Exercise description: Start at the line with "クイック注文 (1302, 59)" in the records below, stop at the line with "グッズストア (149, 376)", and return every line in that span exactly, the two end lines included.

Information given:

□ □ □ □ □ □ □

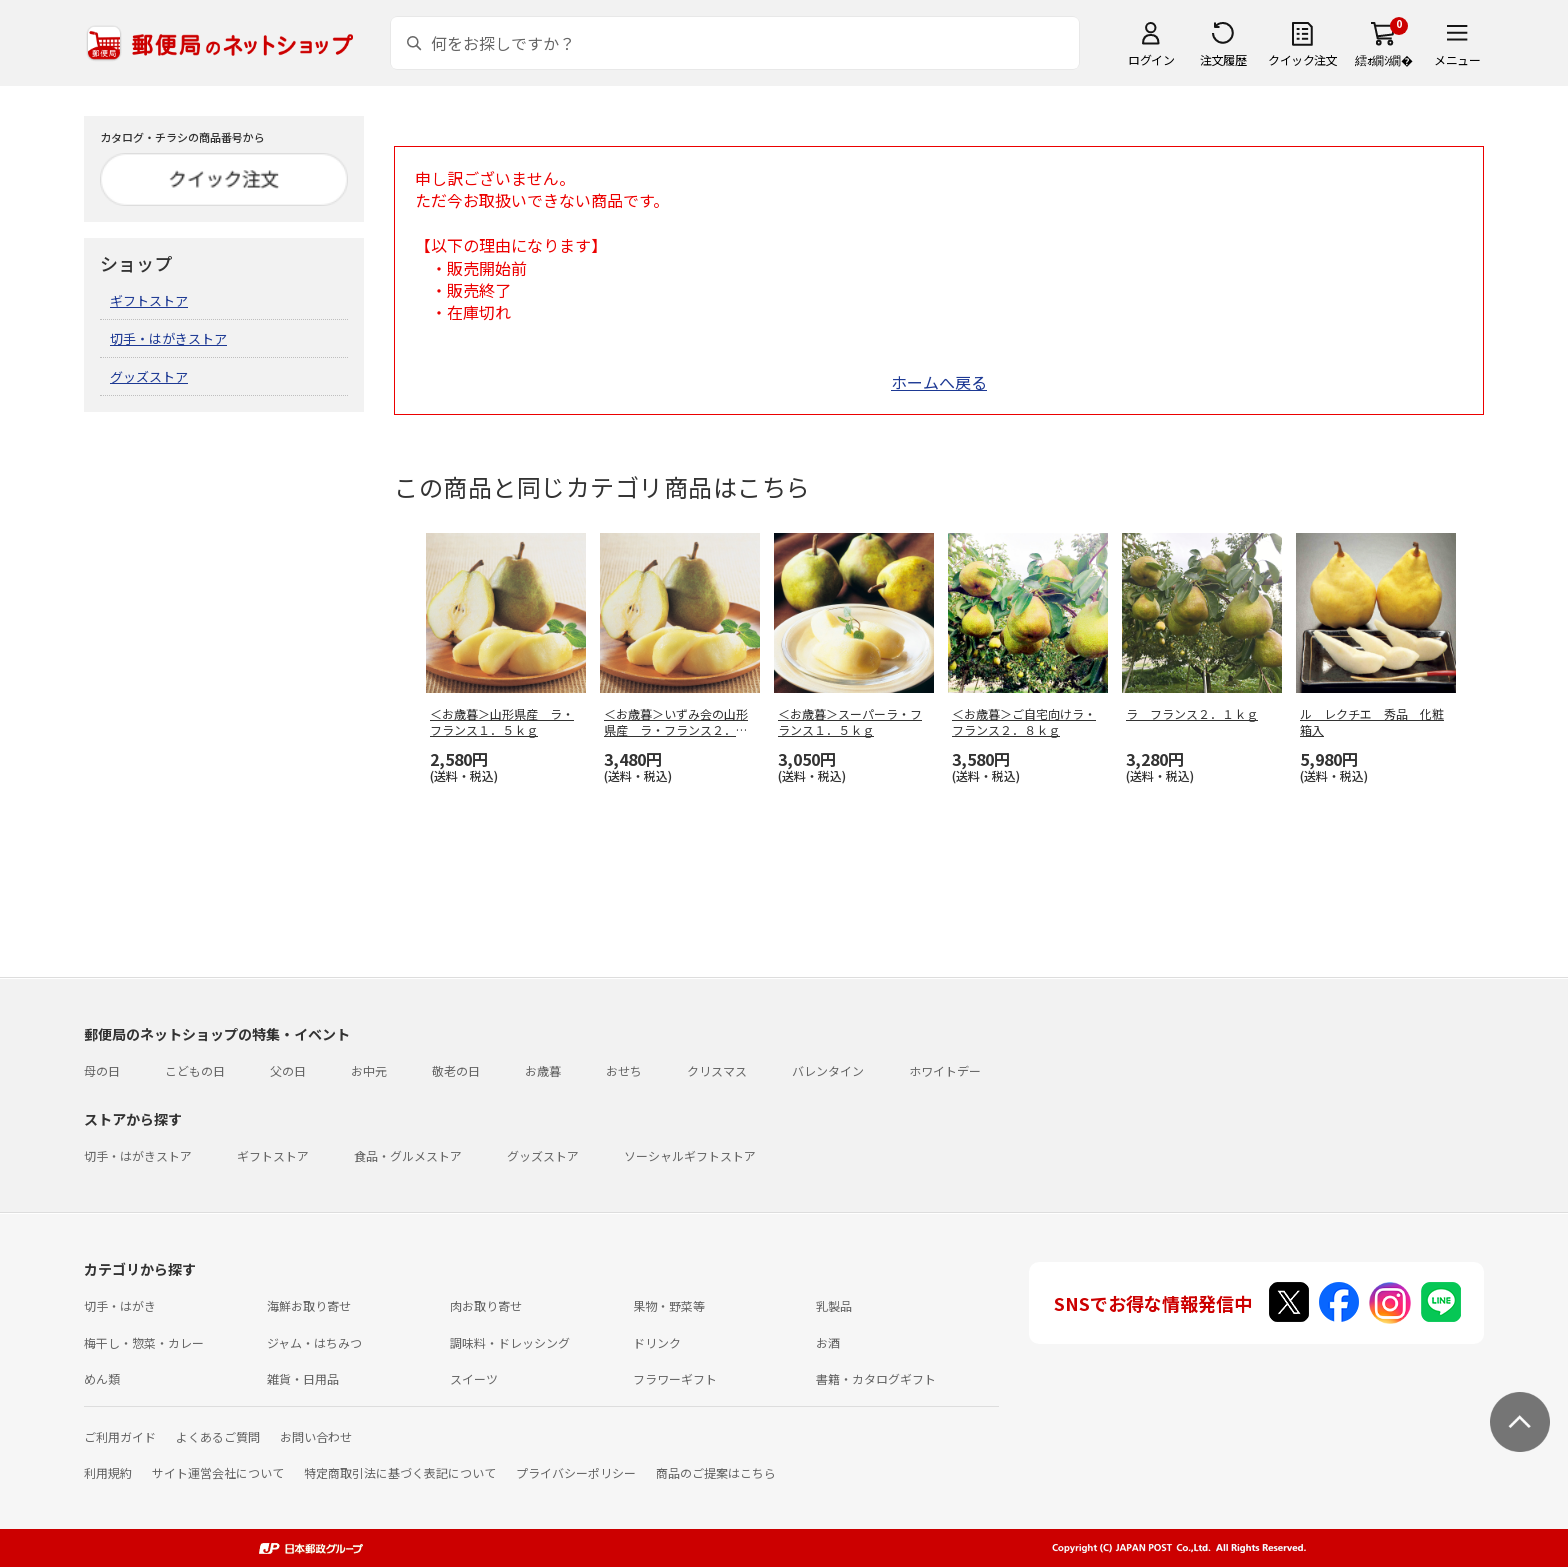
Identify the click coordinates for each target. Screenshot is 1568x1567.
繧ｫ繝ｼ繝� (1383, 59)
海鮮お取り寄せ (309, 1305)
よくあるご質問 (218, 1436)
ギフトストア (149, 300)
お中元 (369, 1070)
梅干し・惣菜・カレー (144, 1342)
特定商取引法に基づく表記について (400, 1472)
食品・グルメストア (408, 1155)
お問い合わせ (316, 1436)
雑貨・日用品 (303, 1378)
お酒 (828, 1342)
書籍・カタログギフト (876, 1378)
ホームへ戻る (939, 382)
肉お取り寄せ (486, 1305)
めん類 (102, 1378)
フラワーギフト (675, 1378)
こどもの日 (195, 1070)
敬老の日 (456, 1070)
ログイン (1151, 59)
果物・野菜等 (669, 1305)
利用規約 (108, 1472)
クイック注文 (1302, 59)
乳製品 (834, 1305)
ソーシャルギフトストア (690, 1155)
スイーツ (474, 1378)
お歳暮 (543, 1070)
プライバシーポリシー (576, 1472)
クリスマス (717, 1070)
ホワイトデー (945, 1070)
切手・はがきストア (168, 338)
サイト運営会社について (218, 1472)
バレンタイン (828, 1070)
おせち (624, 1070)
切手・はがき (120, 1305)
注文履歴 (1223, 59)
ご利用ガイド (120, 1436)
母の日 (102, 1070)
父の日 (288, 1070)
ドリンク (657, 1342)
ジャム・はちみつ (314, 1342)
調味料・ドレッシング (510, 1342)
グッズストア (149, 376)
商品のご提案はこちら (716, 1472)
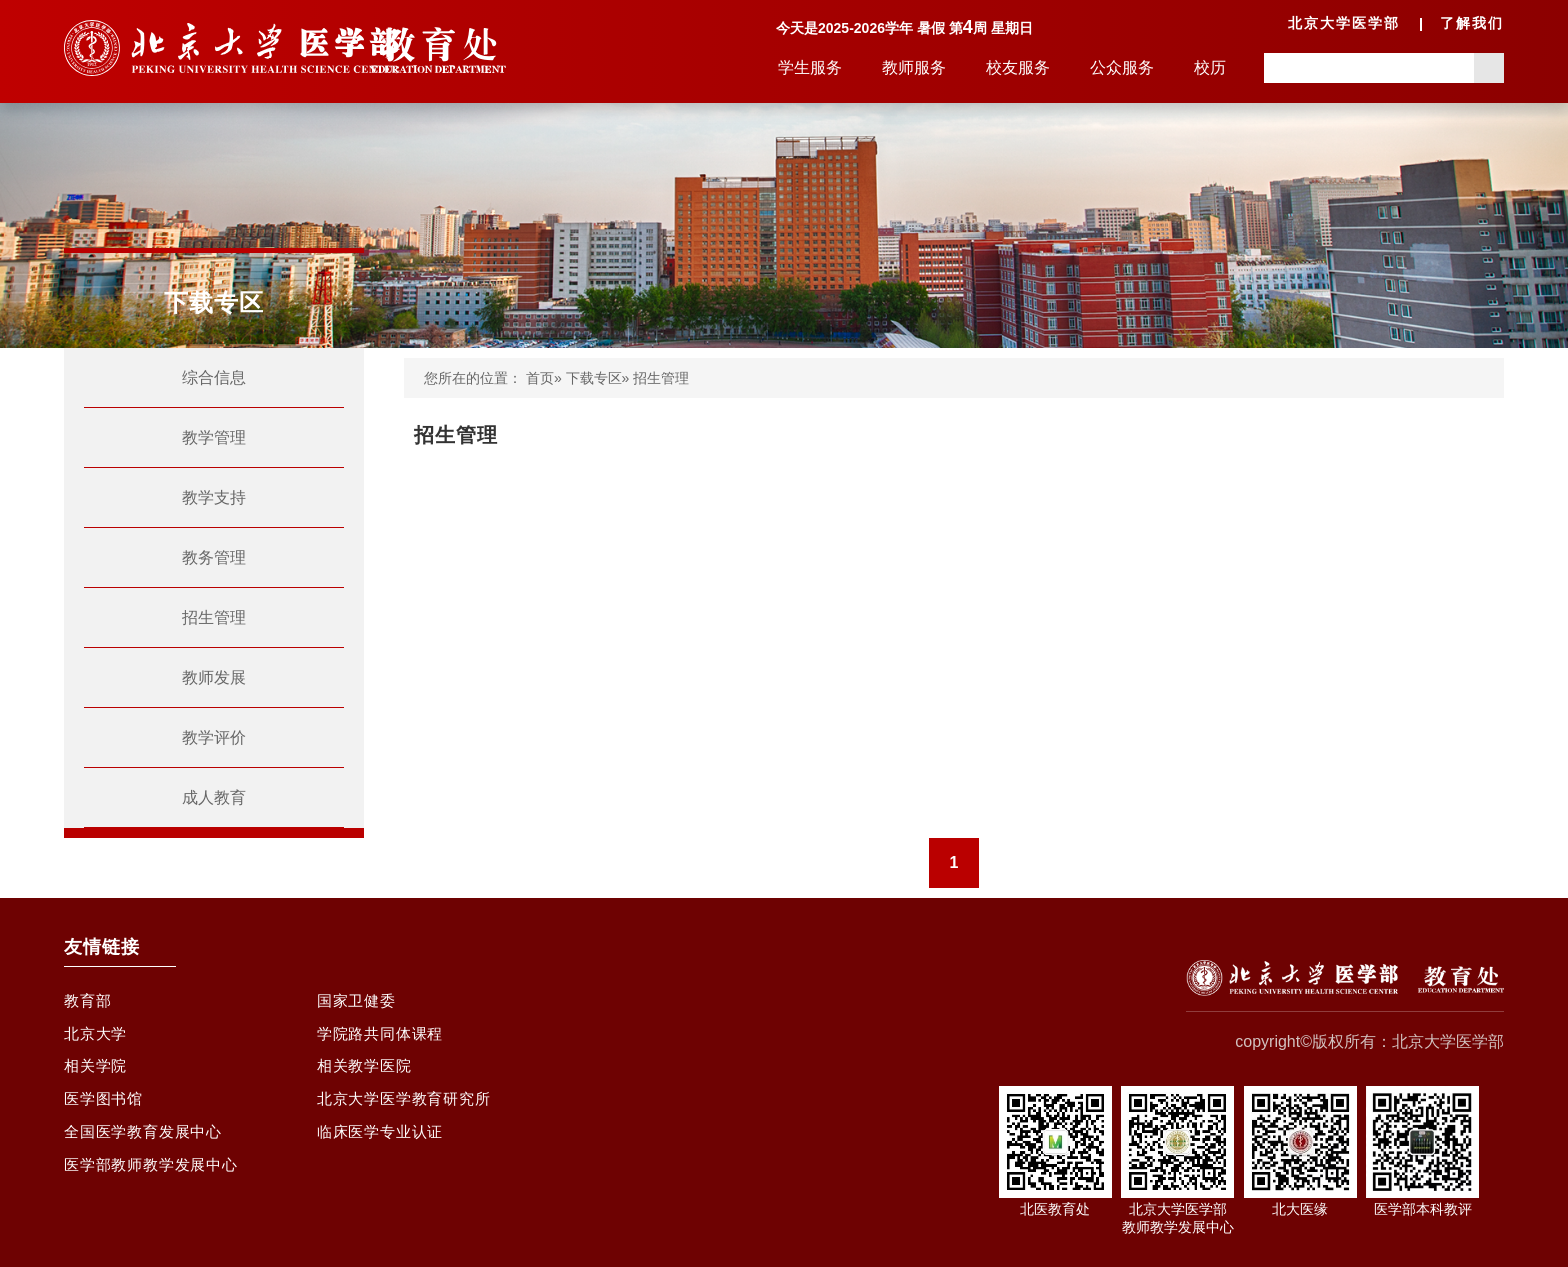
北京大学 (97, 1038)
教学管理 (214, 437)
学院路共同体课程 (384, 1038)
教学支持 (214, 497)
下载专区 (594, 378)
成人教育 (214, 797)
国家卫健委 (359, 1002)
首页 (540, 378)
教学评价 (214, 737)
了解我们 (1472, 23)
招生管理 (214, 617)
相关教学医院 (367, 1074)
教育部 (89, 1002)
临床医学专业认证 (384, 1146)
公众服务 (1122, 67)
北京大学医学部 (1344, 23)
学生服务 (810, 67)
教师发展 (214, 677)
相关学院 (97, 1074)
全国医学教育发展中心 (148, 1146)
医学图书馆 (106, 1110)
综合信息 (214, 377)
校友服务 (1018, 67)
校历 (1210, 67)
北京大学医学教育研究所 (409, 1110)
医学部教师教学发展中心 (156, 1182)
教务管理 (214, 557)
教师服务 (914, 67)
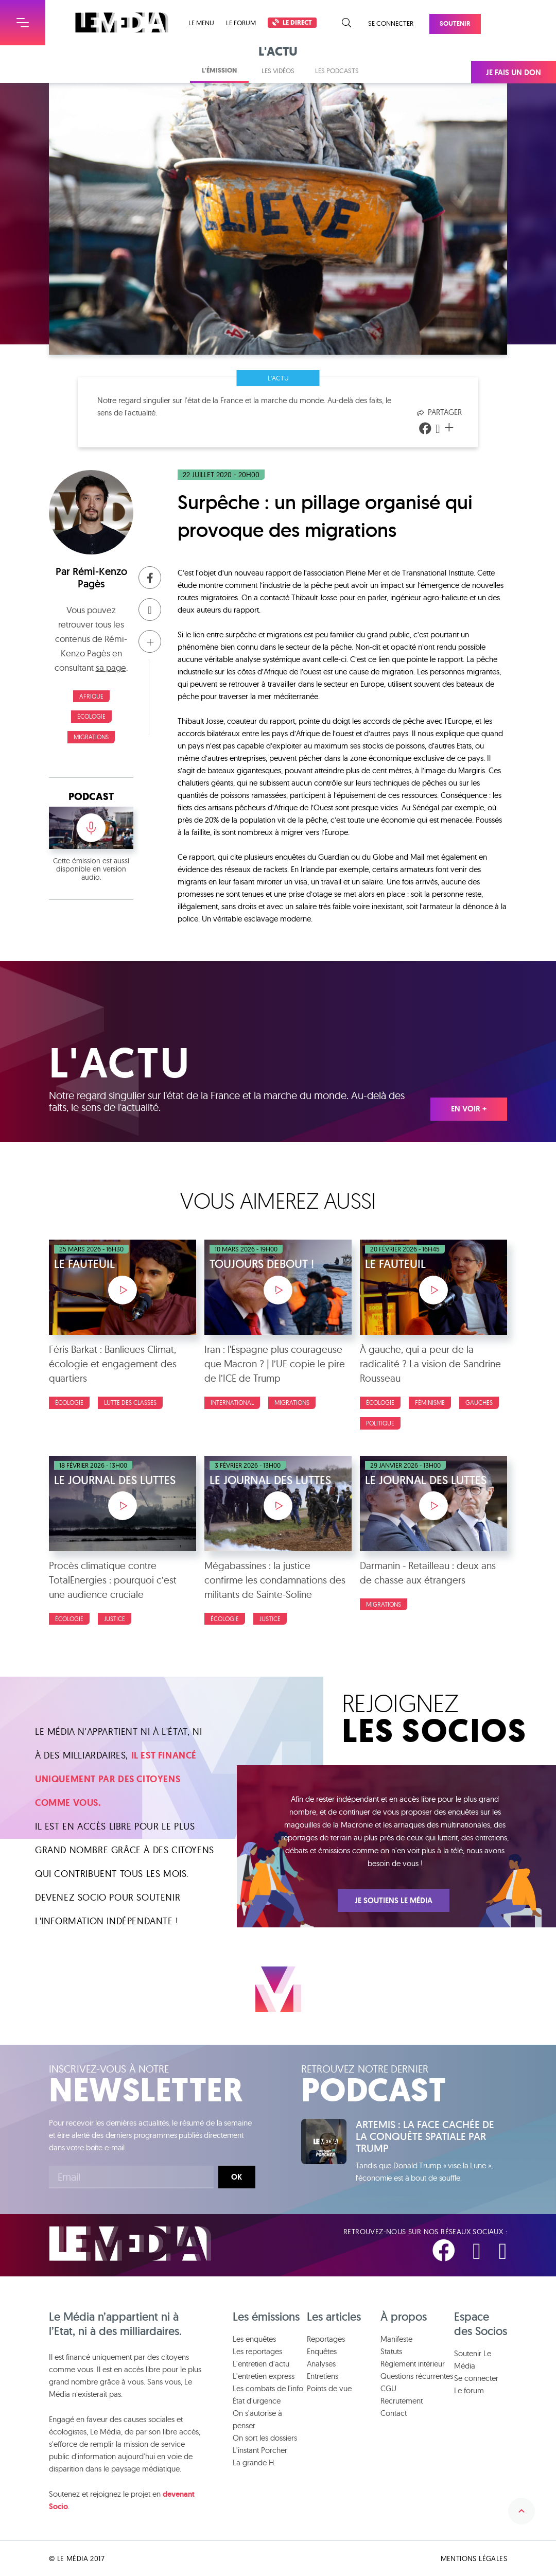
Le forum (241, 23)
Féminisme (430, 1402)
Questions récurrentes (416, 2376)
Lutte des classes (130, 1402)
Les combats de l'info (268, 2388)
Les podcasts (337, 70)
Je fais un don (513, 72)
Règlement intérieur (412, 2364)
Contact (393, 2413)
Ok (236, 2177)
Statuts (391, 2351)
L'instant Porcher (260, 2450)
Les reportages (257, 2351)
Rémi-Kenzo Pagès (100, 577)
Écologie (91, 716)
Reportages (326, 2339)
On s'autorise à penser (257, 2419)
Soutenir (455, 23)
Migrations (91, 737)
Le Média (130, 2243)
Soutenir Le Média (472, 2359)
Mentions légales (474, 2558)
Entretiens (322, 2376)
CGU (388, 2388)
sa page (111, 667)
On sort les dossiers (265, 2438)
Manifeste (396, 2339)
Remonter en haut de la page (521, 2511)
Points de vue (329, 2388)
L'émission (219, 70)
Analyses (321, 2364)
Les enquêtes (254, 2339)
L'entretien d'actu (261, 2364)
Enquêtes (322, 2351)
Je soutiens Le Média (393, 1900)
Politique (380, 1423)
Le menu (201, 23)
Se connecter (390, 23)
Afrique (91, 696)
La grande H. (254, 2462)
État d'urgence (257, 2401)
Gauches (479, 1402)
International (232, 1402)
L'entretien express (263, 2376)
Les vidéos (278, 70)
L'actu (278, 378)
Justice (114, 1619)
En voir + (468, 1109)
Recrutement (401, 2401)
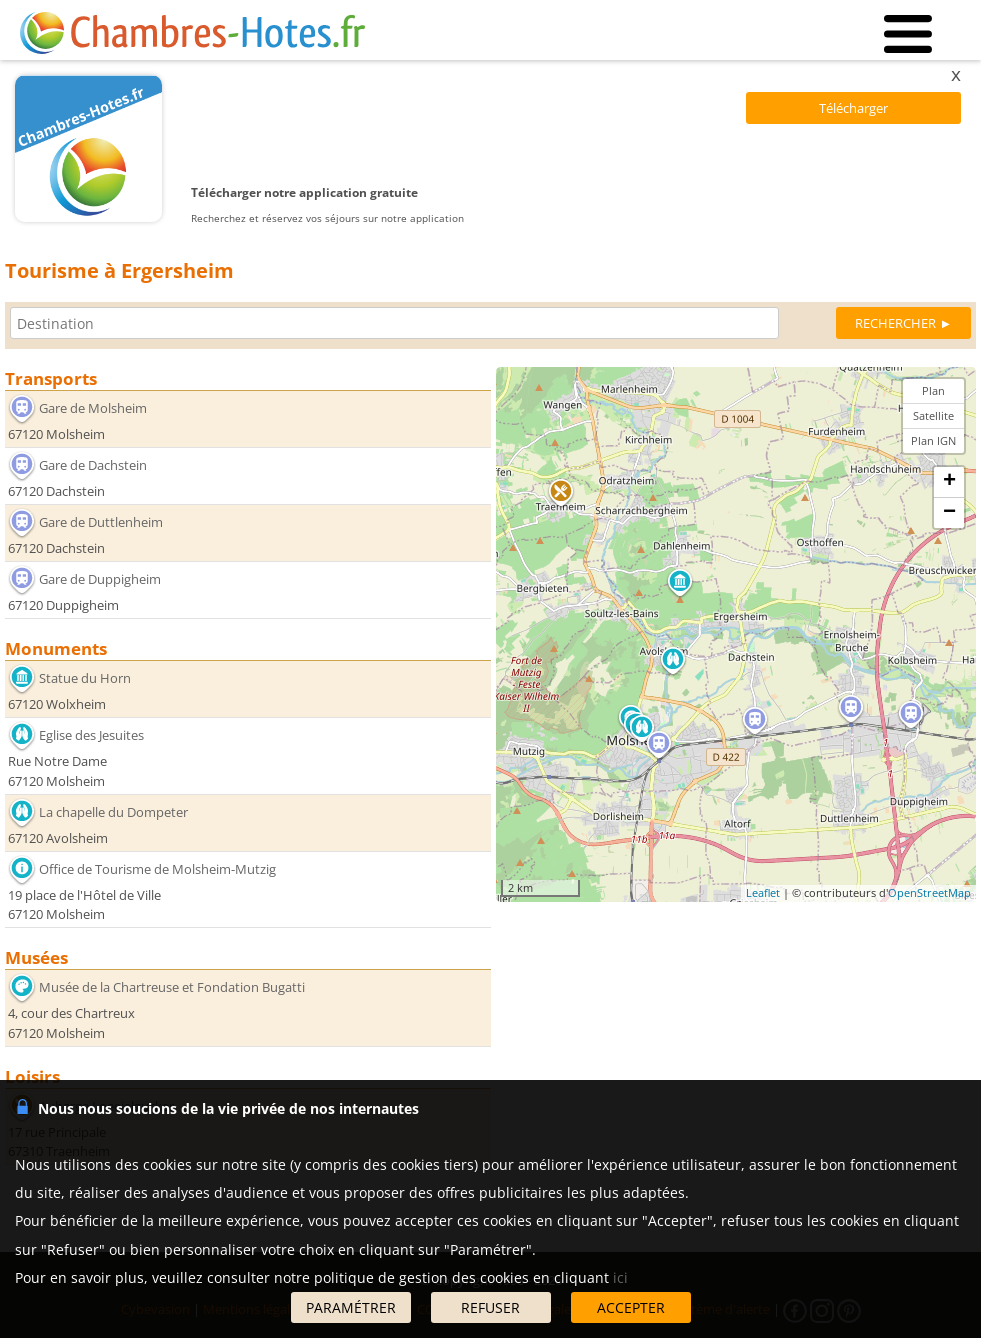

□ □ □ □ □ □ □

Result of this exercise:
クイック注文 (1302, 59)
乳製品 (834, 1305)
ソーシャルギフトストア (690, 1155)
スイーツ (474, 1378)
お歳暮 (543, 1070)
プライバシーポリシー (576, 1472)
クリスマス (717, 1070)
ホワイトデー (945, 1070)
切手・はがきストア (168, 338)
サイト運営会社について (218, 1472)
バレンタイン (828, 1070)
おせち (624, 1070)
切手・はがき (120, 1305)
注文履歴 (1223, 59)
ご利用ガイド (120, 1436)
母の日 (102, 1070)
父の日 (288, 1070)
ドリンク (657, 1342)
ジャム・はちみつ (314, 1342)
調味料・ドレッシング (510, 1342)
グッズストア (149, 376)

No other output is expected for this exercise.